First, we have three narrative lines in the story. The “mystery” one is carried by an obese police investigator Machin (Didier Després) and his skinny, ginger-haired buddy / lackey Malfoux (Cyril Rigaux). They wear matching Laurel and Hardy uniforms and are investigating the case of several tourists gone missing from beaches of the titular bay on French northern coast.
Then we have the family of inbred aristocrats van Peteghems that seem to have trouble to tie their own shoes that have a ridiculous summer house on the top of the hill overlooking the bay. The father André (Fabrice Luchini) is a hunchback marveling at the beauty of the nature and the progress of the modern, industrialized world. His cousin/wife Isabelle (Valeria Bruni Tedeschi) is hardly able to stand on her feet, but keen to yell at the poor servant girl and at the children. There is also the “funny” uncle Christian (Jean-Luc Vincent) prone to getting lost in various places and talking the deep-sounding nonsense in both English and French. And the operatic aunt Aude (Juliette Binoche) is a real piece of work, like Florence Foster Jenkins even less aware of the lack of a talent and with some strange religious ideas. The kids seem uninterested in anything but running wild on the beaches. And, in the end, there is Billie (a newcomer Raph), André’s gender-bending niece who exchanges the whigs, trousers and dresses so often so it is a mystery is it a girl that occasionally dresses as a boy or the other way round.

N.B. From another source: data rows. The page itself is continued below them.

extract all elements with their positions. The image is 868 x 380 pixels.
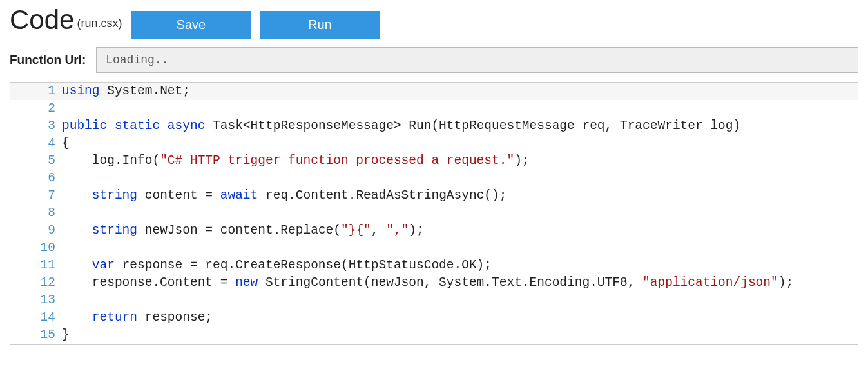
code-content[interactable]: response.Content = new StringContent(new… [62, 274, 858, 292]
code-line[interactable]: 3public static async Task<HttpResponseMe… [10, 117, 858, 135]
header: Code (run.csx) Save Run [10, 6, 858, 39]
code-content[interactable]: return response; [62, 309, 858, 326]
code-line[interactable]: 11 var response = req.CreateResponse(Htt… [10, 257, 858, 274]
code-content[interactable] [62, 239, 858, 257]
line-number: 13 [10, 292, 62, 309]
code-line[interactable]: 6 [10, 170, 858, 187]
line-number: 3 [10, 117, 62, 135]
line-number: 7 [10, 187, 62, 205]
line-number: 5 [10, 152, 62, 170]
line-number: 4 [10, 135, 62, 152]
code-content[interactable] [62, 170, 858, 187]
code-content[interactable] [62, 205, 858, 222]
code-line[interactable]: 9 string newJson = content.Replace("}{",… [10, 222, 858, 239]
line-number: 10 [10, 239, 62, 257]
code-content[interactable]: public static async Task<HttpResponseMes… [62, 117, 858, 135]
line-number: 8 [10, 205, 62, 222]
code-content[interactable]: var response = req.CreateResponse(HttpSt… [62, 257, 858, 274]
code-content[interactable]: using System.Net; [62, 83, 858, 100]
save-button[interactable]: Save [131, 11, 251, 39]
line-number: 11 [10, 257, 62, 274]
code-content[interactable] [62, 100, 858, 117]
line-number: 14 [10, 309, 62, 326]
code-line[interactable]: 5 log.Info("C# HTTP trigger function pro… [10, 152, 858, 170]
function-url-row: Function Url: [10, 47, 858, 73]
code-content[interactable] [62, 292, 858, 309]
page-title: Code [10, 6, 74, 34]
line-number: 2 [10, 100, 62, 117]
code-content[interactable]: } [62, 326, 858, 344]
code-line[interactable]: 8 [10, 205, 858, 222]
line-number: 9 [10, 222, 62, 239]
code-content[interactable]: log.Info("C# HTTP trigger function proce… [62, 152, 858, 170]
code-content[interactable]: string newJson = content.Replace("}{", "… [62, 222, 858, 239]
code-line[interactable]: 10 [10, 239, 858, 257]
code-content[interactable]: string content = await req.Content.ReadA… [62, 187, 858, 205]
run-button[interactable]: Run [260, 11, 380, 39]
function-url-input[interactable] [96, 47, 858, 73]
code-line[interactable]: 15} [10, 326, 858, 344]
code-editor[interactable]: 1using System.Net;2 3public static async… [10, 82, 858, 345]
code-line[interactable]: 1using System.Net; [10, 83, 858, 100]
code-line[interactable]: 7 string content = await req.Content.Rea… [10, 187, 858, 205]
line-number: 6 [10, 170, 62, 187]
code-line[interactable]: 13 [10, 292, 858, 309]
code-line[interactable]: 12 response.Content = new StringContent(… [10, 274, 858, 292]
code-line[interactable]: 14 return response; [10, 309, 858, 326]
code-content[interactable]: { [62, 135, 858, 152]
line-number: 12 [10, 274, 62, 292]
title-block: Code (run.csx) [10, 6, 122, 34]
code-line[interactable]: 4{ [10, 135, 858, 152]
line-number: 15 [10, 326, 62, 344]
function-url-label: Function Url: [10, 53, 86, 67]
page-subtitle: (run.csx) [77, 17, 122, 30]
code-line[interactable]: 2 [10, 100, 858, 117]
line-number: 1 [10, 83, 62, 100]
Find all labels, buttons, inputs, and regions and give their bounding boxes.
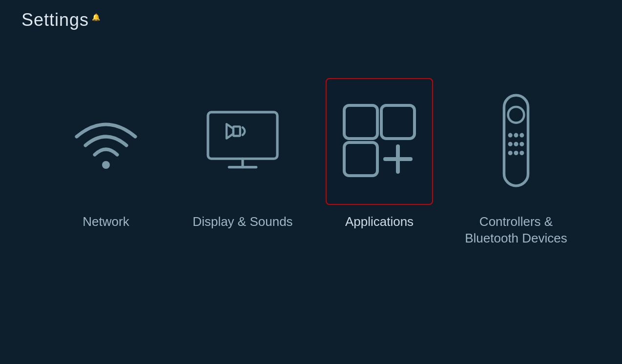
settings-item-display-sounds[interactable]: Display & Sounds bbox=[189, 78, 296, 230]
applications-icon bbox=[335, 97, 423, 186]
notification-icon: 🔔 bbox=[92, 13, 101, 22]
controllers-label: Controllers &Bluetooth Devices bbox=[465, 214, 567, 247]
svg-rect-10 bbox=[504, 95, 528, 185]
svg-point-12 bbox=[508, 133, 513, 138]
remote-icon bbox=[494, 92, 538, 191]
page-title: Settings🔔 bbox=[21, 10, 101, 30]
settings-grid: Network bbox=[0, 78, 622, 247]
svg-rect-6 bbox=[381, 105, 415, 139]
svg-point-20 bbox=[519, 151, 524, 155]
svg-point-16 bbox=[514, 142, 518, 146]
svg-point-15 bbox=[508, 142, 513, 146]
svg-point-14 bbox=[519, 133, 524, 138]
wifi-icon bbox=[67, 102, 145, 181]
svg-point-11 bbox=[508, 107, 524, 123]
svg-point-18 bbox=[508, 151, 513, 155]
svg-rect-7 bbox=[344, 142, 377, 176]
network-icon-wrapper bbox=[52, 78, 160, 205]
display-sounds-label: Display & Sounds bbox=[192, 214, 292, 230]
svg-rect-5 bbox=[344, 105, 377, 139]
settings-item-network[interactable]: Network bbox=[52, 78, 160, 230]
controllers-icon-wrapper bbox=[462, 78, 570, 205]
svg-point-19 bbox=[514, 151, 518, 155]
svg-point-0 bbox=[102, 161, 110, 169]
svg-point-13 bbox=[514, 133, 518, 138]
network-label: Network bbox=[83, 214, 129, 230]
display-sounds-icon bbox=[204, 109, 282, 174]
applications-icon-wrapper bbox=[326, 78, 433, 205]
settings-item-applications[interactable]: Applications bbox=[326, 78, 433, 230]
applications-label: Applications bbox=[345, 214, 414, 230]
display-icon-wrapper bbox=[189, 78, 296, 205]
settings-item-controllers[interactable]: Controllers &Bluetooth Devices bbox=[462, 78, 570, 247]
svg-point-17 bbox=[519, 142, 524, 146]
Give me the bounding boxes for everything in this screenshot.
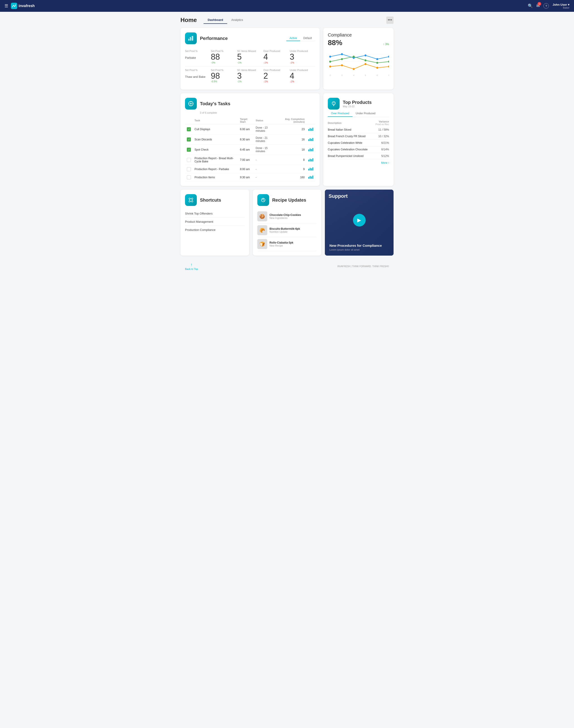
uncheck-icon (187, 175, 191, 179)
prod-name: Cupcakes Celebration Chocolate (328, 146, 373, 153)
logo-icon (11, 3, 17, 9)
recipe-image: 🥐 (257, 225, 267, 235)
top-products-title-group: Top Products May 15-22 (343, 100, 372, 108)
task-avg: 9 (276, 165, 306, 173)
tab-analytics[interactable]: Analytics (227, 16, 247, 24)
prod-tab-under[interactable]: Under Produced (353, 110, 379, 117)
top-products-header: Top Products May 15-22 (328, 98, 389, 110)
help-icon[interactable]: ? (543, 3, 549, 9)
svg-rect-52 (308, 169, 309, 170)
svg-rect-54 (311, 168, 312, 170)
svg-rect-45 (310, 149, 311, 151)
svg-point-22 (376, 67, 378, 69)
top-products-title: Top Products (343, 100, 372, 105)
header-right: 🔍 ✉ 2 ? John User ▾ Baker (528, 3, 570, 9)
list-item[interactable]: Product Management (185, 218, 245, 226)
perf-set-prod-thaw: Set Prod % 98 ↑0.5% (211, 69, 236, 83)
toggle-active[interactable]: Active (286, 36, 300, 41)
toggle-default[interactable]: Default (300, 36, 315, 41)
search-icon[interactable]: 🔍 (528, 3, 533, 8)
svg-point-12 (329, 61, 331, 63)
task-status: - (254, 173, 276, 182)
task-start: 9:30 am (238, 173, 254, 182)
hamburger-icon[interactable]: ☰ (4, 3, 8, 8)
recipe-name: Biscuits-Buttermilk-6pk (270, 227, 300, 230)
svg-rect-47 (313, 148, 313, 151)
recipe-updates-title: Recipe Updates (272, 197, 306, 203)
table-row: ✓ Cull Displays 6:00 am Done - 13 minute… (185, 124, 315, 135)
tasks-icon (185, 98, 197, 110)
notification-badge: 2 (537, 2, 541, 6)
support-content: New Procedures for Compliance Lorem ipsu… (329, 243, 389, 251)
support-bg: ▶ Support New Procedures for Compliance … (325, 190, 394, 256)
prod-name: Bread Italian Sliced (328, 126, 373, 133)
recipe-image: 🍪 (257, 212, 267, 221)
svg-rect-1 (190, 37, 191, 41)
tasks-col-check (185, 117, 193, 124)
task-avg: 18 (276, 145, 306, 155)
list-item: 🥐 Biscuits-Buttermilk-6pk Nutrition Upda… (257, 223, 317, 237)
svg-rect-56 (308, 177, 309, 179)
svg-point-13 (341, 58, 343, 60)
back-to-top-arrow: ↑ (191, 262, 193, 267)
prod-col-desc: Description (328, 119, 373, 126)
back-to-top-label: Back to Top (185, 268, 198, 270)
svg-rect-44 (308, 149, 309, 151)
prod-table-row: Cupcakes Celebration White 6/21% (328, 140, 389, 146)
tab-dashboard[interactable]: Dashboard (204, 16, 227, 24)
svg-point-14 (353, 55, 355, 58)
play-button[interactable]: ▶ (353, 214, 366, 226)
user-name: John User ▾ (552, 3, 570, 6)
svg-rect-38 (311, 128, 312, 131)
prod-tab-over[interactable]: Over Produced (328, 110, 353, 117)
perf-label-thaw: Set Prod % Thaw and Bake (185, 69, 210, 78)
svg-rect-50 (311, 159, 312, 161)
recipe-info: Biscuits-Buttermilk-6pk Nutrition Update (270, 227, 300, 233)
user-role: Baker (552, 6, 570, 9)
page-container: Home Dashboard Analytics ••• Performance (176, 12, 398, 277)
svg-point-23 (388, 66, 389, 68)
svg-rect-51 (313, 158, 313, 161)
compliance-change: ↑ 3% (383, 43, 389, 46)
task-start: 8:00 am (238, 165, 254, 173)
svg-rect-55 (313, 167, 313, 170)
svg-text:3: 3 (341, 74, 342, 76)
table-row: ✓ Spot Check 6:45 am Done - 15 minutes 1… (185, 145, 315, 155)
prod-table-row: Bread Italian Sliced 11 / 58% (328, 126, 389, 133)
svg-point-16 (376, 62, 378, 64)
svg-rect-57 (310, 176, 311, 179)
svg-text:2: 2 (330, 74, 331, 76)
more-button[interactable]: ••• (386, 16, 394, 24)
tasks-col-chart (306, 117, 315, 124)
list-item[interactable]: Production Compliance (185, 226, 245, 234)
task-avg: 16 (276, 135, 306, 145)
notifications-icon[interactable]: ✉ 2 (536, 3, 540, 8)
tasks-card: Today's Tasks 3 of 6 complete Task Targe… (180, 93, 320, 186)
more-link[interactable]: More › (328, 161, 389, 164)
svg-rect-41 (310, 138, 311, 141)
performance-header: Performance Active Default (185, 32, 315, 44)
svg-point-17 (388, 61, 389, 63)
svg-rect-39 (313, 128, 313, 131)
table-row: Production Report - Parbake 8:00 am - 9 (185, 165, 315, 173)
performance-card: Performance Active Default Set Prod % Pa… (180, 28, 320, 89)
svg-point-9 (365, 54, 366, 56)
task-name: Spot Check (193, 145, 238, 155)
performance-icon (185, 32, 197, 44)
top-products-card: Top Products May 15-22 Over Produced Und… (323, 93, 394, 186)
svg-rect-58 (311, 177, 312, 179)
list-item[interactable]: Shrink Top Offenders (185, 209, 245, 218)
prod-table-row: Cupcakes Celebration Chocolate 6/14% (328, 146, 389, 153)
prod-variance: 11 / 58% (373, 126, 389, 133)
back-to-top[interactable]: ↑ Back to Top (185, 262, 198, 270)
user-info[interactable]: John User ▾ Baker (552, 3, 570, 9)
tasks-title: Today's Tasks (200, 101, 230, 106)
task-name: Production Report - Bread Multi-Cycle Ba… (193, 155, 238, 165)
second-grid: Today's Tasks 3 of 6 complete Task Targe… (180, 93, 394, 186)
prod-name: Cupcakes Celebration White (328, 140, 373, 146)
recipe-info: Chocolate-Chip-Cookies New Ingredients (270, 214, 301, 219)
chevron-down-icon: ▾ (568, 3, 570, 6)
perf-over-thaw: Over Produced 2 ↓1% (263, 69, 289, 83)
prod-col-variance: Variance Prod vs Rec (373, 119, 389, 126)
svg-rect-59 (313, 176, 313, 179)
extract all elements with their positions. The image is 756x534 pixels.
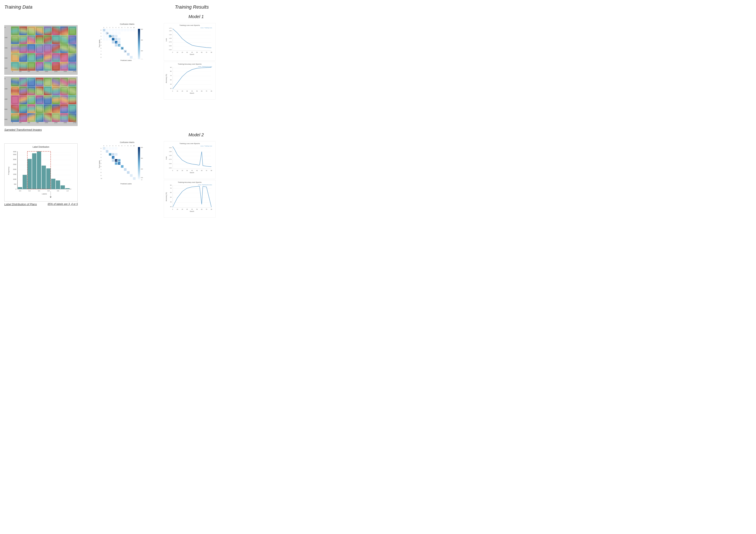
svg-rect-59 <box>115 44 118 46</box>
svg-text:40: 40 <box>191 90 193 92</box>
svg-rect-195 <box>127 171 129 174</box>
svg-text:40: 40 <box>191 170 193 171</box>
svg-rect-51 <box>115 35 118 38</box>
training-results-title: Training Results <box>86 4 297 10</box>
svg-rect-55 <box>115 38 118 40</box>
svg-rect-32 <box>133 59 136 59</box>
cm2-ylabel: True Labels <box>99 161 100 168</box>
svg-text:9: 9 <box>101 57 101 58</box>
svg-text:90: 90 <box>170 67 172 68</box>
svg-rect-52 <box>103 38 105 40</box>
svg-text:10: 10 <box>177 90 178 92</box>
svg-text:1: 1 <box>106 145 107 146</box>
svg-text:0: 0 <box>172 209 173 210</box>
svg-text:0: 0 <box>103 27 104 28</box>
svg-rect-153 <box>61 185 65 189</box>
svg-rect-56 <box>118 38 121 40</box>
confusion-matrix-1: Confusion Matrix True Labels <box>95 23 159 61</box>
svg-text:30: 30 <box>186 52 188 53</box>
svg-rect-46 <box>115 32 118 35</box>
label-distribution-caption: Label Distribution of Plans <box>4 203 37 206</box>
svg-rect-198 <box>106 147 108 150</box>
svg-text:10: 10 <box>177 170 178 171</box>
svg-text:0: 0 <box>172 52 173 53</box>
svg-rect-47 <box>118 32 121 35</box>
svg-text:80: 80 <box>211 52 212 53</box>
svg-rect-188 <box>106 150 108 153</box>
svg-text:0.25: 0.25 <box>169 167 172 168</box>
svg-text:1: 1 <box>106 27 107 28</box>
training-data-title: Training Data <box>4 4 86 10</box>
cm1-title: Confusion Matrix <box>95 23 159 25</box>
svg-text:5: 5 <box>119 145 120 146</box>
svg-text:0: 0 <box>172 170 173 171</box>
svg-text:3000: 3000 <box>13 159 16 160</box>
training-accuracy-chart-2: Training Accuracy over Epochs Training A… <box>164 180 216 218</box>
svg-text:0.50: 0.50 <box>169 163 172 164</box>
svg-text:70: 70 <box>170 75 172 76</box>
loss-legend-1: Training Loss <box>204 27 212 28</box>
svg-text:2: 2 <box>101 154 101 155</box>
svg-text:50: 50 <box>196 170 198 171</box>
svg-text:0.2: 0.2 <box>28 190 31 191</box>
svg-text:30: 30 <box>170 88 172 89</box>
svg-text:7: 7 <box>124 27 125 28</box>
svg-text:10: 10 <box>177 209 178 210</box>
svg-text:0.4: 0.4 <box>38 190 40 191</box>
svg-text:60: 60 <box>201 90 202 92</box>
svg-text:0: 0 <box>15 189 16 190</box>
svg-text:5: 5 <box>101 163 101 164</box>
svg-text:50: 50 <box>196 209 198 210</box>
svg-text:Loss: Loss <box>166 38 167 41</box>
svg-text:Epoch: Epoch <box>190 92 194 94</box>
svg-rect-42 <box>133 29 136 32</box>
svg-text:20: 20 <box>182 90 183 92</box>
svg-text:Epoch: Epoch <box>190 211 194 212</box>
svg-text:80: 80 <box>170 185 172 186</box>
svg-rect-35 <box>112 29 115 32</box>
sampled-transformed-label: Sampled Transformed Images <box>4 128 86 131</box>
svg-text:9: 9 <box>131 27 131 28</box>
svg-rect-207 <box>118 159 121 162</box>
svg-text:0.50: 0.50 <box>169 45 172 46</box>
histogram-container: Label Distribution 0 500 1000 1500 2000 … <box>4 143 78 202</box>
svg-text:1.50: 1.50 <box>169 151 172 152</box>
svg-text:9: 9 <box>101 175 101 176</box>
svg-text:0.0: 0.0 <box>19 190 21 191</box>
svg-text:10: 10 <box>101 178 102 179</box>
svg-text:3: 3 <box>113 145 113 146</box>
svg-text:4: 4 <box>101 41 101 43</box>
svg-rect-200 <box>112 147 115 150</box>
acc-legend-2: Training Accuracy <box>202 184 212 185</box>
confusion-matrix-2: Confusion Matrix True Labels 0 1 2 3 4 5… <box>95 141 159 185</box>
svg-rect-43 <box>103 32 105 35</box>
svg-text:20: 20 <box>182 209 183 210</box>
svg-rect-146 <box>27 159 32 189</box>
svg-text:7: 7 <box>101 51 101 52</box>
svg-text:300: 300 <box>141 158 143 159</box>
acc-chart-1-title: Training Accuracy over Epochs <box>165 63 214 65</box>
svg-rect-33 <box>106 29 108 32</box>
svg-text:30: 30 <box>186 209 188 210</box>
svg-text:0.6: 0.6 <box>47 190 50 191</box>
svg-text:421: 421 <box>113 157 115 158</box>
svg-text:2000: 2000 <box>13 168 16 170</box>
svg-text:40: 40 <box>191 52 193 53</box>
svg-rect-199 <box>109 147 111 150</box>
svg-text:3: 3 <box>101 38 101 40</box>
svg-text:20: 20 <box>182 170 183 171</box>
svg-text:500: 500 <box>141 147 143 148</box>
svg-text:80: 80 <box>211 170 212 171</box>
svg-text:60: 60 <box>201 209 202 210</box>
svg-text:50: 50 <box>170 196 172 198</box>
svg-text:Accuracy (%): Accuracy (%) <box>166 192 167 201</box>
svg-text:3500: 3500 <box>13 154 16 155</box>
svg-text:2: 2 <box>101 36 101 37</box>
model2-title: Model 2 <box>95 132 297 138</box>
svg-text:8: 8 <box>101 54 101 55</box>
svg-text:80: 80 <box>211 90 212 92</box>
svg-text:1.0: 1.0 <box>67 190 68 191</box>
svg-text:7: 7 <box>124 145 125 146</box>
svg-text:3: 3 <box>101 157 101 158</box>
training-loss-chart-1: Training Loss over Epochs Training Loss … <box>164 23 216 61</box>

Finally, the Bruforts, family of “have-nots” also lives in the bay. They are mussel-gatherers led by the patriarch nicknamed Eternal (non-professional Thierry Lavieville) with a lot of mischievous kids in matching bluish rags whose names sound like random nicknames. Eternal who got his name for saving over a hundred people from drowning and his eldest son, the titular (in the original French title) Ma Loute (Thierry’s son Brandon), provide the services of crossing the bay for tourists. Sometimes they carry them in their own arms, sometimes they use a boat, sometimes they kill them to provide supper for the whole family. Often angry Ma Loute will fall hard for Billie in the fashion of forbidden romances...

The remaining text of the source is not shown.